▶ [Data to process]:
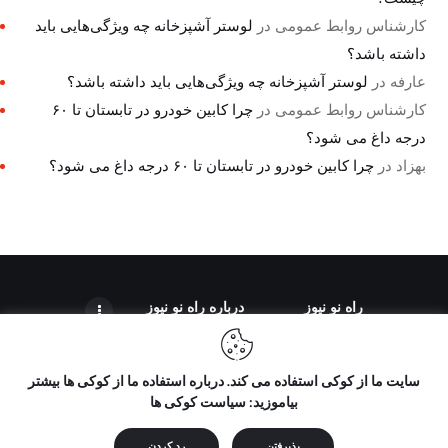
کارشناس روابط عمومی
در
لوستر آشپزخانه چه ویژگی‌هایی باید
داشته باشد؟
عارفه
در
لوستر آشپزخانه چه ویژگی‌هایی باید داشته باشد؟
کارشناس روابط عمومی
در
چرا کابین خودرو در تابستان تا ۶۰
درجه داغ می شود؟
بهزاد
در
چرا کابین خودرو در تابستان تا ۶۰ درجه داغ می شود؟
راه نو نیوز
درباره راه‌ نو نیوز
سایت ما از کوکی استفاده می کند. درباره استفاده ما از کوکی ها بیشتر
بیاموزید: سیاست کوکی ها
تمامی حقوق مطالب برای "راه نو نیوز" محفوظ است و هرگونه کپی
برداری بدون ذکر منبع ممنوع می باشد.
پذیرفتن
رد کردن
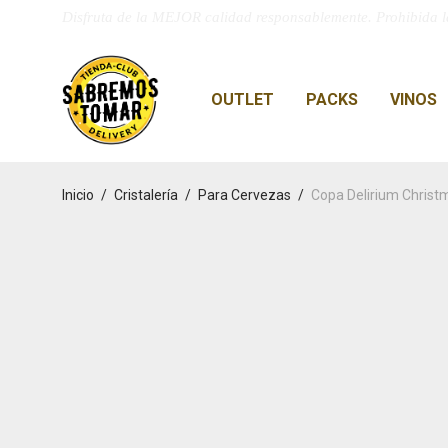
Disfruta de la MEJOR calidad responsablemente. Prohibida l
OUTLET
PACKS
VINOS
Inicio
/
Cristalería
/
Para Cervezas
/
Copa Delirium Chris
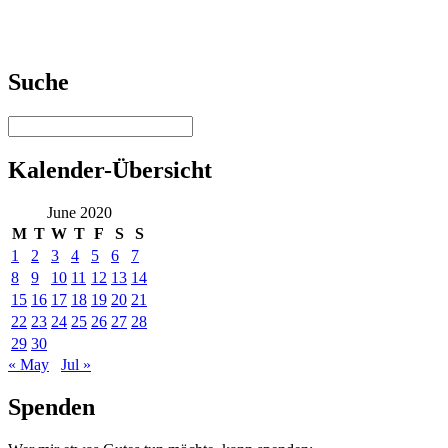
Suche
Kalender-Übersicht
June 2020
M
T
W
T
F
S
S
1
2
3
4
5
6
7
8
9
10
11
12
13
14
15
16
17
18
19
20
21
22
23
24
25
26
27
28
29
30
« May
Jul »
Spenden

▶ [Exercise requirements]:
Your answer should be an exact copy of the records above, with no pictures in it.

▶ [Answer to the problem]:
کارشناس روابط عمومی
در
لوستر آشپزخانه چه ویژگی‌هایی باید
داشته باشد؟
عارفه
در
لوستر آشپزخانه چه ویژگی‌هایی باید داشته باشد؟
کارشناس روابط عمومی
در
چرا کابین خودرو در تابستان تا ۶۰
درجه داغ می شود؟
بهزاد
در
چرا کابین خودرو در تابستان تا ۶۰ درجه داغ می شود؟
راه نو نیوز
درباره راه‌ نو نیوز
سایت ما از کوکی استفاده می کند. درباره استفاده ما از کوکی ها بیشتر
بیاموزید: سیاست کوکی ها
تمامی حقوق مطالب برای "راه نو نیوز" محفوظ است و هرگونه کپی
برداری بدون ذکر منبع ممنوع می باشد.
پذیرفتن
رد کردن
Disfruta de la MEJOR calidad responsablemente. Prohibida l
OUTLET
PACKS
VINOS
Inicio
/
Cristalería
/
Para Cervezas
/
Copa Delirium Chris
Suche
Kalender-Übersicht
June 2020
M
T
W
T
F
S
S
1
2
3
4
5
6
7
8
9
10
11
12
13
14
15
16
17
18
19
20
21
22
23
24
25
26
27
28
29
30
« May
Jul »
Spenden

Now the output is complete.